> _Required work_
Copy out all lines of the material below in which "nuestro" occurs.

○ ○ ○ ○ ○

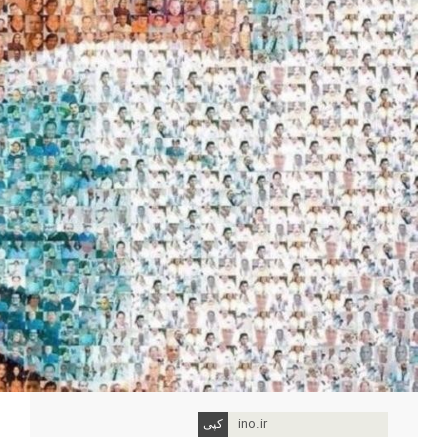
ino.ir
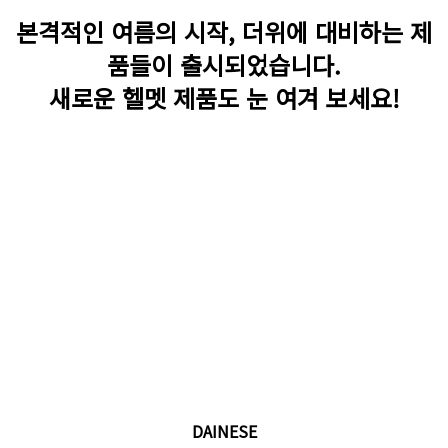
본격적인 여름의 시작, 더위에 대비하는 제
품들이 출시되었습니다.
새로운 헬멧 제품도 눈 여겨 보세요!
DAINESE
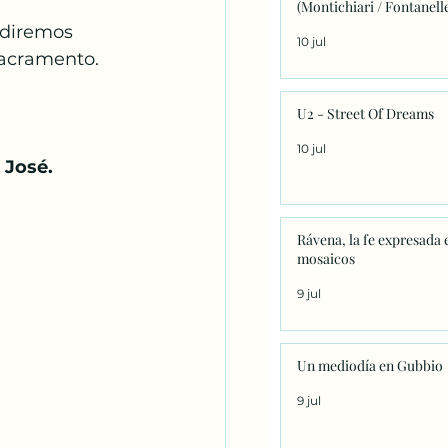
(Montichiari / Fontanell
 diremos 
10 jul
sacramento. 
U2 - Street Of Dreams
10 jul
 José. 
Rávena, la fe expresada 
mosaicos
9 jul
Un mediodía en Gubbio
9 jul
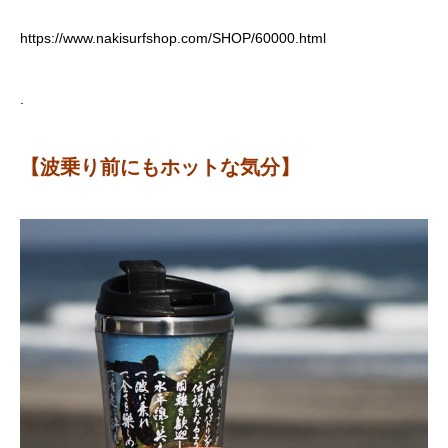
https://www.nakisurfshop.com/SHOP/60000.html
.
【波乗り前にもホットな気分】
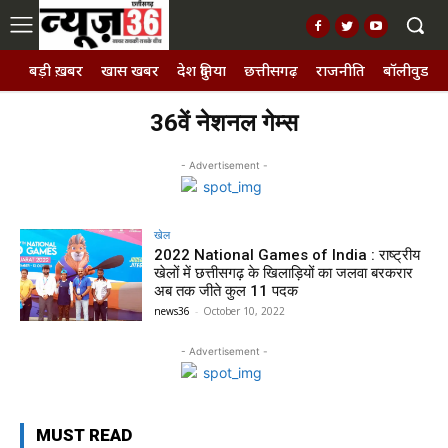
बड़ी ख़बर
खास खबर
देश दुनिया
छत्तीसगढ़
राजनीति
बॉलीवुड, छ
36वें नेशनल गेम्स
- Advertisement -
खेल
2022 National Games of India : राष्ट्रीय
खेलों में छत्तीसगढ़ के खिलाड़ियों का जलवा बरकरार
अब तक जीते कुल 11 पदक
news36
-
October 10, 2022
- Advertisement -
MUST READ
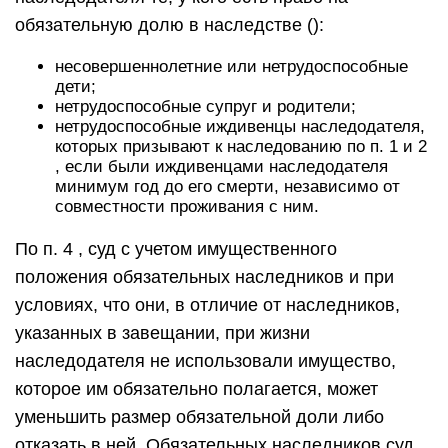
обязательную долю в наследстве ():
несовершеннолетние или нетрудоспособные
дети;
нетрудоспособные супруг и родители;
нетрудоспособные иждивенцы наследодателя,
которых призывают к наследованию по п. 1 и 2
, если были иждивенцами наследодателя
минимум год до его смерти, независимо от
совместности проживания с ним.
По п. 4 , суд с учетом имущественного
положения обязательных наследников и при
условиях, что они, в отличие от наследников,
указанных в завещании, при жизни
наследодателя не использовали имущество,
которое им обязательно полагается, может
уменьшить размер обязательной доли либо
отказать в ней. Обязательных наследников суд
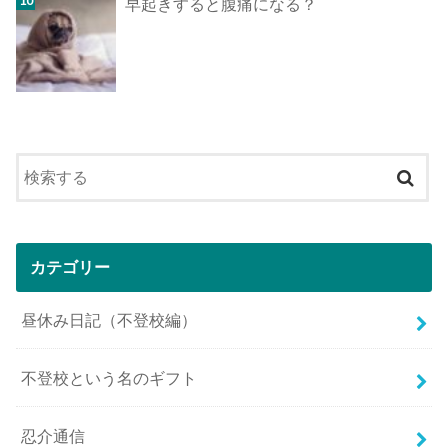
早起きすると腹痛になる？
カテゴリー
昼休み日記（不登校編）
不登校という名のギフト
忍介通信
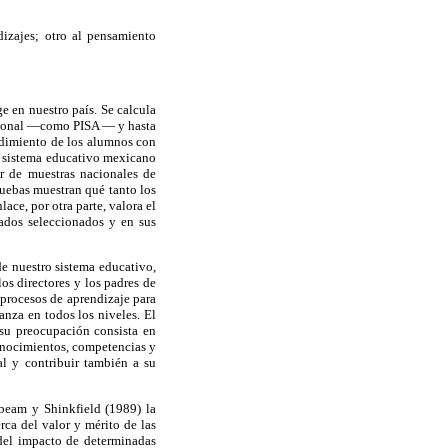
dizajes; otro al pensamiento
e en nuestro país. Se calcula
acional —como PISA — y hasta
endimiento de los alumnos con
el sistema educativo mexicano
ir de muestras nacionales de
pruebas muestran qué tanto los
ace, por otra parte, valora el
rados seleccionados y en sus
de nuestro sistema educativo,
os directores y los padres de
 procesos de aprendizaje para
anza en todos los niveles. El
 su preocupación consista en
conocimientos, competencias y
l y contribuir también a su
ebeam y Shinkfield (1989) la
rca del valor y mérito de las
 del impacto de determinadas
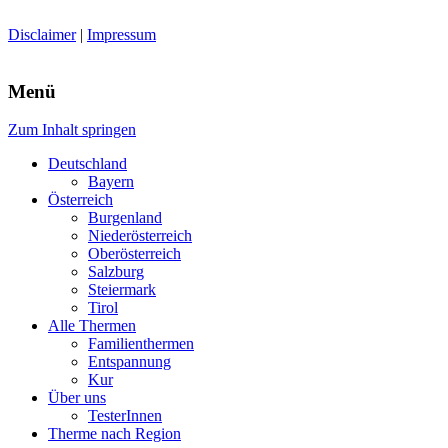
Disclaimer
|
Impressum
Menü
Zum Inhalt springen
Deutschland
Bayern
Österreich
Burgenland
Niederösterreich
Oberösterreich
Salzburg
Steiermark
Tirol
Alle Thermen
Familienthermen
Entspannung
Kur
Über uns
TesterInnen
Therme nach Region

○ ○ ○ ○ ○

> _Exercise answer_
e en nuestro país. Se calcula
de nuestro sistema educativo,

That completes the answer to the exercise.